I am trimming my 38Gallon CO2 tank today and it is overgrown with Syngonanthus Belem. I will have several stems of Belem available along with 2 or 3 nice healthy stems of some type of Alternathera and a stem or 2 of Limno Aromatica and Polygonum sp. 'Kawagoeanum' or 'Sao Paulo', I'm not sure which it is.

From my non CO2 tanks, I have some Hygro Angustafolia, Limno Aromatica, Ludwigia Repens Narrow Leaf and a small amount of Anubias.

I have 8 planted tanks I will be trimming today so PM me if you would like any of these plants

Also have about 7 or 8 young Albino Corys I have raised that I would trade so make an offer.


----------



## CrownMan (Sep 12, 2005)

Plants are spoken for.

Thanks,


----------



## StephB (Nov 13, 2009)

Thanks so much, Mike, for all the plants and spending the time to talk to me about all your gorgeous tanks! I was reading up on that Belem and am wondering if we'll be able to keep it going. I know you had it in your CO2 tank. I've read it does not like hard water and might be fussy about substrate. We are using tap water and gravel substrate with laterite (and DIY CO2) in the tank we will be planting it in. Are you doing anything special with your water? Or is it already used to our local water? Thanks again!


----------



## CrownMan (Sep 12, 2005)

You're welcome Steph.

No, I'm just using tap water but the water here in Arlington is medium, I guess. My general hardness runs about 120ppm and the carbonate hardness is about 80ppm. 

I am using ADA amazonia for the substrate, but I believe Belem gets most of its nutrients from the water as most stem plants do, not the substrate.
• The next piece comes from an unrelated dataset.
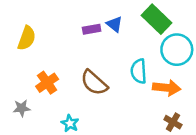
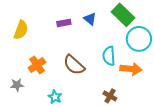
purple rectangle: (92, 29) -> (64, 23), moved
brown cross: (173, 122) -> (110, 96), moved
I dose to Tom Barr's estimative index and do 50% water change weekly but I do add 1/2 tsp of Seachem Equilibrium with each water change in my 38 Gallon tank.

If it gets enough NPK, traces, extra iron (I use Seachem Iron and Flourish 3x week) and light, it should do fine as long as the CO2 is going good. With my water conditions, I keep the pH at 6.6. I can grow a pretty good forrest of it in 4 to 6 weeks.

Good luck and let me know how they do.


----------